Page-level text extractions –
□ □ □

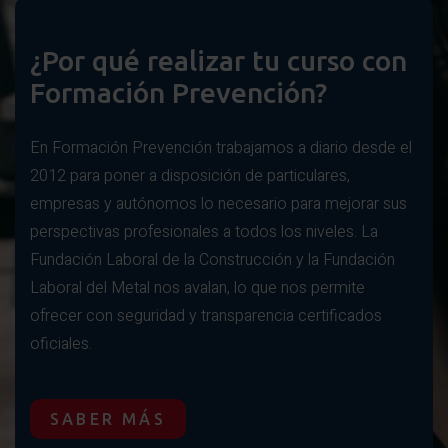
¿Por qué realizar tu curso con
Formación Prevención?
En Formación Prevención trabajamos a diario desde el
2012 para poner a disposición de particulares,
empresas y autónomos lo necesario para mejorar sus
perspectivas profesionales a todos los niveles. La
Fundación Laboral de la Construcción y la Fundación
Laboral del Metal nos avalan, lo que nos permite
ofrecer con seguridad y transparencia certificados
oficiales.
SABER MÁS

□ □ □

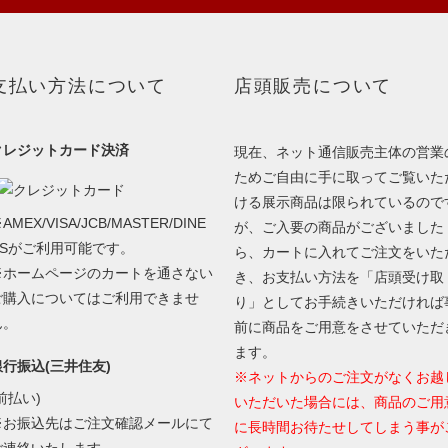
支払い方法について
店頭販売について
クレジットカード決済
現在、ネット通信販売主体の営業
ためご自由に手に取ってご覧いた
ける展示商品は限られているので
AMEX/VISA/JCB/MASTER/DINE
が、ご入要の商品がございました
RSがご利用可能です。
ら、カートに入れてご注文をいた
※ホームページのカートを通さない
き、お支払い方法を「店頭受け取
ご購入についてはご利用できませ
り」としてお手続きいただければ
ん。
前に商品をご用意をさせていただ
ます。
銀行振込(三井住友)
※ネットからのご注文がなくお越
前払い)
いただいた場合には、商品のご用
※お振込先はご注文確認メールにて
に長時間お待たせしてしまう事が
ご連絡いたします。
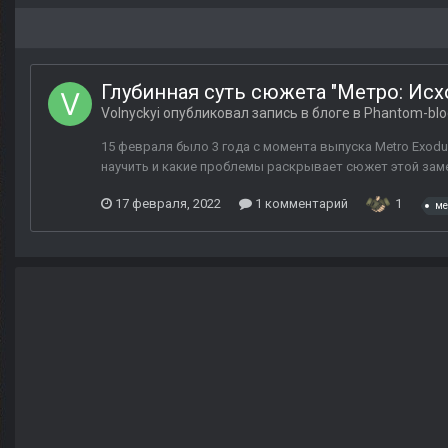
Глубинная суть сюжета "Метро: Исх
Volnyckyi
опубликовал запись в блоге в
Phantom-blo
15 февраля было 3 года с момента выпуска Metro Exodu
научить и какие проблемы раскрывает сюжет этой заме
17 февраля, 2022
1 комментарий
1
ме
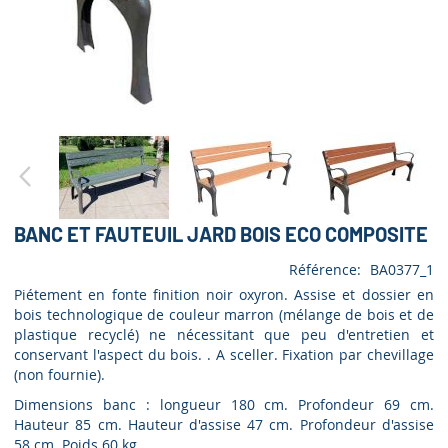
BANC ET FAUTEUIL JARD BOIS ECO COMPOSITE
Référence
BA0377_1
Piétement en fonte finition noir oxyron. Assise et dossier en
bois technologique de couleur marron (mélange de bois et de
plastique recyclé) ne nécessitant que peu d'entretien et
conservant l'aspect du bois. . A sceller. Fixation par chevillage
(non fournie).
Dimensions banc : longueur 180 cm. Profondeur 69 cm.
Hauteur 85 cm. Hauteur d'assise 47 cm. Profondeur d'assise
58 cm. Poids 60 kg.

□ □ □

What is needed – Once the line with "ためご自由に手に取ってご覧いた" has been found above, output that line and every later line exactly, stopping after the line with "Piétement en fonte", and omit the pictures.

Solution for this problem –
ためご自由に手に取ってご覧いた
ける展示商品は限られているので
AMEX/VISA/JCB/MASTER/DINE
が、ご入要の商品がございました
RSがご利用可能です。
ら、カートに入れてご注文をいた
※ホームページのカートを通さない
き、お支払い方法を「店頭受け取
ご購入についてはご利用できませ
り」としてお手続きいただければ
ん。
前に商品をご用意をさせていただ
ます。
銀行振込(三井住友)
※ネットからのご注文がなくお越
前払い)
いただいた場合には、商品のご用
※お振込先はご注文確認メールにて
に長時間お待たせしてしまう事が
ご連絡いたします。
Глубинная суть сюжета "Метро: Исх
Volnyckyi
опубликовал запись в блоге в
Phantom-blo
15 февраля было 3 года с момента выпуска Metro Exodu
научить и какие проблемы раскрывает сюжет этой заме
17 февраля, 2022
1 комментарий
1
ме
BANC ET FAUTEUIL JARD BOIS ECO COMPOSITE
Référence
BA0377_1
Piétement en fonte finition noir oxyron. Assise et dossier en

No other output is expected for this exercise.